Japan remains stagnant, with 3 quarters of no growth. While growth is forecast to pick up in 2013, this may simply be economists' rosy excitement over the massive stimulus announced by Prime Minister Shinzo Abe. [Read Peter Schiff's analysis of Japan's stimulus shock & awe plan and what it means for the US dollar.]
USA: The King Cobra
Among the major developed economies, only the US shows positive economic growth. But official US inflation figures have been massaged covertly to the downside. Even after deflating GDP growth with the official CPI inflation rate of 1.6 percent, the US economy grew at only 2.2% in 2012.
However, Shadow Government Statistics (SGS), which calculates government figures on a basis consistent with pre-Clinton methodology, shows US inflation running between 5 and 7 percent. Averaging this to an assumed 6 percent, the US economy is shrinking by approximately 3.8 percent. [See more on the true inflation rate from Peter Schiff here.]
The Fed's economic recovery is in fact non-existent!
Meanwhile, SGS estimates US unemployment at 22.9 percent, or some 33 percent higher than the official U-6 figure of 14.7 percent. The number of Americans on food stamps, the politically correct version of soup kitchens, stands now at 47.7 million.
Some role model…
The Wise Owl
Unlike most other developed nations, Singapore pays high salaries to its political leaders − but expects results. In 2011, when Singapore's economy shrank, the salaries of its President and Prime Minister were cut correspondingly, by 51 and 36 percent respectively. I believe this encourages leaders to act in the national interest and eschew graft. For Singaporean politicians, it is 'no gain, no pay.'
The result? Singapore's economy is outperforming. GDP grew by 1.3 percent in 2012, while the Singapore dollar was up 6.5% against the US dollar for the year.
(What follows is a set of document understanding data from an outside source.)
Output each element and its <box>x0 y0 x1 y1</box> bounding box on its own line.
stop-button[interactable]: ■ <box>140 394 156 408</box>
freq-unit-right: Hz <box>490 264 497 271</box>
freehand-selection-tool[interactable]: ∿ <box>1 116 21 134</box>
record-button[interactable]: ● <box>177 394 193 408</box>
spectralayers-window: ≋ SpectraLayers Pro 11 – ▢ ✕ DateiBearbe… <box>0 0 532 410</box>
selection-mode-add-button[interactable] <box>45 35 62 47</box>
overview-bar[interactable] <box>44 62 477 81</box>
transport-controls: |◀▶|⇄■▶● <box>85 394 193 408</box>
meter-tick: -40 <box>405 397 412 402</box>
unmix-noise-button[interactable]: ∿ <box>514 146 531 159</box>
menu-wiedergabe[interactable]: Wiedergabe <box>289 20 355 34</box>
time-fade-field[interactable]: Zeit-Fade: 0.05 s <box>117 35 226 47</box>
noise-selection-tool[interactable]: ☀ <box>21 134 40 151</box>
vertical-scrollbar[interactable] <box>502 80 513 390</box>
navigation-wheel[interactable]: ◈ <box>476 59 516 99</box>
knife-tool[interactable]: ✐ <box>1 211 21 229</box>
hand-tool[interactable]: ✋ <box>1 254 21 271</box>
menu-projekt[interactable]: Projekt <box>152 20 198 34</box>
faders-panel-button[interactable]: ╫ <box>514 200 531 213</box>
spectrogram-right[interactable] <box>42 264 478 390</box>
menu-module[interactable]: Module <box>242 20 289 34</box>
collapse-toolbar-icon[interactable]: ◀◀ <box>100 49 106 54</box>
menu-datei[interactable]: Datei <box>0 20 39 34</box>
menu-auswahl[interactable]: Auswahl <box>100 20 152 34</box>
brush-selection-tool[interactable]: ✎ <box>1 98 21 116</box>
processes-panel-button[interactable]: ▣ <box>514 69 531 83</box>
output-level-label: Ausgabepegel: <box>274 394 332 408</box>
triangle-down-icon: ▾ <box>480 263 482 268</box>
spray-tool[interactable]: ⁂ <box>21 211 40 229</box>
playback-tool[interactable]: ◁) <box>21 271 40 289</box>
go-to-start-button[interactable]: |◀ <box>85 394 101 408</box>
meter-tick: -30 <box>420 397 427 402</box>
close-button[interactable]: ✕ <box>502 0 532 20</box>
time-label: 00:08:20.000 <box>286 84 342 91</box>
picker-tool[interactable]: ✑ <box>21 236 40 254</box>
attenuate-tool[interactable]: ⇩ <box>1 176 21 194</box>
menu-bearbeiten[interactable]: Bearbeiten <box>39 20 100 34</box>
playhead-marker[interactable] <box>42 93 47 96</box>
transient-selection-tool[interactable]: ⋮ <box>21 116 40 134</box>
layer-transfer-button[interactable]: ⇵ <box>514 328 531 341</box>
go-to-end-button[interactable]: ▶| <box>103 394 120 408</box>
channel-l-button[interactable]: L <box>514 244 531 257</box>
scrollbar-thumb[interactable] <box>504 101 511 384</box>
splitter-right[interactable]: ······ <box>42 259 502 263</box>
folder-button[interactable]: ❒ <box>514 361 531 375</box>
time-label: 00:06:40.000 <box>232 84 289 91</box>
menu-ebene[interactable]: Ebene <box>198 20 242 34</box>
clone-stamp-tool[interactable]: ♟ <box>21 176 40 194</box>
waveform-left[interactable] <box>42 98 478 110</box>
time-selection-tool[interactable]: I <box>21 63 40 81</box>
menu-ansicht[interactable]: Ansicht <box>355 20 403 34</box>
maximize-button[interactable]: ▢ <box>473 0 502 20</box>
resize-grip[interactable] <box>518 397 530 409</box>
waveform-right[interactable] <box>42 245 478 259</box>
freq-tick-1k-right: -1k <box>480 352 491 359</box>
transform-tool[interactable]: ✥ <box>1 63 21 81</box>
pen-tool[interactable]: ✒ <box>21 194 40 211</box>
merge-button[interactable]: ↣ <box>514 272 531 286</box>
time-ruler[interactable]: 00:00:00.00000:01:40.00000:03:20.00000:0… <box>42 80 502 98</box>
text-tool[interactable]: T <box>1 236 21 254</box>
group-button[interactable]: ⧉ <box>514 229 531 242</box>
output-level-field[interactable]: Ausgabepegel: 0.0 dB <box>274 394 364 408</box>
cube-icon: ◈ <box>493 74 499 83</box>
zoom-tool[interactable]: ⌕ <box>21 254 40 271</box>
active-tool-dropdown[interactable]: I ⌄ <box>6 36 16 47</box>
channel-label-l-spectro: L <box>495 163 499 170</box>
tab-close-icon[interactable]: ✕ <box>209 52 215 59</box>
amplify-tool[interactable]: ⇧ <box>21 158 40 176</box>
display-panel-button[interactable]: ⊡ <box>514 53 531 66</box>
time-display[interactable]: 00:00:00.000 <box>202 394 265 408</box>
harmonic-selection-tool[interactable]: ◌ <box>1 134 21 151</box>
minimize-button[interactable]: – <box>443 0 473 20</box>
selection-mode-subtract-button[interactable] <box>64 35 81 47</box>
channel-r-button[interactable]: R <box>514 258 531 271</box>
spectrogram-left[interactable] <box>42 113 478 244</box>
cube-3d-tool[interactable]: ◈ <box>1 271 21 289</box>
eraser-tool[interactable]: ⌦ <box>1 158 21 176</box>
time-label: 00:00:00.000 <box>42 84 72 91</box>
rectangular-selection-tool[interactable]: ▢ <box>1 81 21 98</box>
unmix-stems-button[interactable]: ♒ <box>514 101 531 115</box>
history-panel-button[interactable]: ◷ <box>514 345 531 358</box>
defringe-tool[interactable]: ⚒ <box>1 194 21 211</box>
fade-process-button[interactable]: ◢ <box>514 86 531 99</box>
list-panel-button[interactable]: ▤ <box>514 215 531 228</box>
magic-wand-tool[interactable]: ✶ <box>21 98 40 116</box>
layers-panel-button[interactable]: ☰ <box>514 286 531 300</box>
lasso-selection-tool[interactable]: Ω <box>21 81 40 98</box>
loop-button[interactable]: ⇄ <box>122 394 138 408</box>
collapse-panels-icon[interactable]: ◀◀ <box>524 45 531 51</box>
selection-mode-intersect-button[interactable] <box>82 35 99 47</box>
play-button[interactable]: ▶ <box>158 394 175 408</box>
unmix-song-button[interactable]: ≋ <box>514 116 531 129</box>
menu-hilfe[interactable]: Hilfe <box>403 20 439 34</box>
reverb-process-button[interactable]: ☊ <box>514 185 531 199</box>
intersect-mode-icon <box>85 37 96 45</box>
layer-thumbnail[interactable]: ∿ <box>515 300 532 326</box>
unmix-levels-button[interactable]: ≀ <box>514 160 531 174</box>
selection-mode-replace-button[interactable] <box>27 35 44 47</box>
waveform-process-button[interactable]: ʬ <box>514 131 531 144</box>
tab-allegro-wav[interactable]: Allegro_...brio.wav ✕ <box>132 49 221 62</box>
Unemployment has actually remained down since the start of the financial crisis, pushing below 2 percent in 2012. This figure would be a pipe dream in the West.
What's more, Singapore remains a creditor nation, with a current account balance that has remained on an uptrend for over two decades.
Clearly, currency devaluation is not a winning strategy, especially for a country with a strong balance sheet.
Bucking The Trend
The monetary doves want all nations to join the currency war. That way, they will share the same disastrous fallout without the risk of comparison. By bucking the trend, Singapore is showing the world that Keynesian stimulus and devaluation is not the true route to economic salvation.
I have no doubt that Singapore's neighbors in the Orient are taking note. If more of them lay down their printing presses and quit the currency war, the US and EU will become increasingly isolated. Neither Western bloc can afford to tighten monetary policy without an outright sovereign debt default.
As recent events unfold at increasing speed and volume, the question of financial catastrophe may not be if, but when.